Self-Hosted Climate & Environmental Data Servers: THREDDS vs ESGF vs ERDDAP

Introduction

Climate science and environmental monitoring generate petabytes of data annually — from satellite observations and weather models to ocean buoy readings and ice core samples. Making this data accessible to researchers worldwide requires specialized data servers that understand scientific data formats like NetCDF, HDF5, and GRIB, provide efficient subsetting and aggregation, and expose standardized web service interfaces.

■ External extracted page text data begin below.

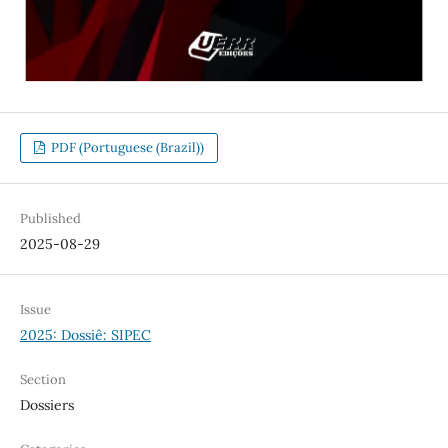
PDF (Portuguese (Brazil))
Published
2025-08-29
Issue
2025: Dossiê: SIPEC
Section
Dossiers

Unlike general-purpose file servers, climate data servers must handle multi-dimensional gridded data (time × latitude × longitude × variable), support on-the-fly subsetting and reprojection, and serve data through OGC-compliant protocols like WMS, WCS, and OPeNDAP. This article compares three leading open-source platforms for self-hosting climate and environmental data: THREDDS Data Server (TDS) from Unidata, the Earth System Grid Federation (ESGF) node software, and ERDDAP from NOAA.

Comparison Table

Feature	THREDDS Data Server	ESGF Node	ERDDAP
Primary Role	Scientific data catalog and access server	Federated climate data node	Environmental data server with subsetting
GitHub Stars	264+ (Unidata/thredds)	20+ (ESGF/esgf-installer)	N/A (NOAA-hosted)
Language	Java (Spring)	Python + Bash	Java (Servlet)
Maintainer	Unidata / UCAR	ESGF Collaboration (multi-institutional)	NOAA / NMFS
Docker Support	Yes (community images)	Yes (Ansible-based deployment)	Yes (official Docker)
Data Formats	NetCDF, HDF5, GRIB, BUFR, NcML	NetCDF, CMIP-standard	NetCDF, HDF, CSV, JSON, XML
Protocols	OPeNDAP, WMS, WCS, WFS, HTTP, ncISO	ESGF Search API, Globus, HTTP	OPeNDAP, WMS, ERDDAP tabledap/griddap
Federation	THREDDS Catalogs (hierarchical)	ESGF Federation (P2P index)	Standalone (multi-server via EDAC)
Subsetting	Server-side (ncss)	Server-side (via ESGF Compute)	Server-side (full subsetting engine)
Metadata Standards	ISO 19115, ACDD, CF Conventions	CIM (Climate Model Metadata)	CF Conventions, ACDD, ISO 19115
User Base	500+ data servers worldwide	50+ federation nodes globally	100+ servers at research institutions
Production Maturity	20+ years (mature)	15+ years (mature but complex)	15+ years (mature)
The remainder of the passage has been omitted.